MONTREAL – The Canadian government decided late last week to end work stoppages at two of Canada's largest railways, avoiding a disruption that could have caused major supply problems in Canada and the United States.
The Canadian National and CPKC rail companies locked out about 9,300 workers last Thursday after negotiations on a new collective agreement failed to produce an agreement. The rail companies were closed for about a day before the government forced arbitration.
The workers returned to their jobs, but the Teamsters union appealed the government's decision to Canada's Industrial Relations Board. That decision was upheld Saturday. The union plans to comply with the decision but will appeal again, this time in Canadian federal court, according to Freightwaves.

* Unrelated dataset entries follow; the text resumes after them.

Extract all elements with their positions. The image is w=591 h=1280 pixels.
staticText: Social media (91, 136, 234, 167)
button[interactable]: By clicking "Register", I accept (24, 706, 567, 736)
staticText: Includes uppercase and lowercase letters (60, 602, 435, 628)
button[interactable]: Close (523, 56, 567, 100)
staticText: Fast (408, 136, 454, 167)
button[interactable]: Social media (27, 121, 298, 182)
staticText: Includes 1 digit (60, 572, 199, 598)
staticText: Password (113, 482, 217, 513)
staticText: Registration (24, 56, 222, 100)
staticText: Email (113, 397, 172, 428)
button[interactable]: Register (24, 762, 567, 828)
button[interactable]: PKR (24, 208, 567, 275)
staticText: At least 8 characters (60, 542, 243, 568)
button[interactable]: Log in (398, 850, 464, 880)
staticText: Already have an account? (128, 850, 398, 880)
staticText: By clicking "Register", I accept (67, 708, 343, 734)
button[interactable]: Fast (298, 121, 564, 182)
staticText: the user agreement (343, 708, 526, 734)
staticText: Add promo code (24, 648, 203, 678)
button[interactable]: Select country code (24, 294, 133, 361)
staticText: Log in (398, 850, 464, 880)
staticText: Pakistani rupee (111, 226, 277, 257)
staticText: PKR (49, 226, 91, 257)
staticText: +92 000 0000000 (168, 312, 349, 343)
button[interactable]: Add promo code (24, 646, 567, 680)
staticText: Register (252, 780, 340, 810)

“This CIRB decision sets a dangerous precedent,” said Paul Boucher, president of the Teamsters Canada Rail Conference, in a statement. “It sends a message to Canadian business that all large companies have to do is shut down operations for a few hours and cause short-term economic damage, and the federal government will step in to bust a union. Canadian workers' rights were significantly curtailed today.”
Both railway companies expressed satisfaction with the ruling, which, according to CKPC, “ends months of unnecessary uncertainty and disruption”.
As a strike loomed last week, the Canadian and U.S. Chambers of Commerce said that “a suspension of rail service would have devastating consequences for Canadian businesses and families and a significant impact on the U.S. economy.”
So it seems that this strike has been averted, at least for now. That leaves one major strike that could still happen this year. About 85,000 longshoremen on the East and Gulf Coasts could go on strike if collective bargaining does not result in an agreement by September 30. As of mid-August, a successful negotiation is still a long way off.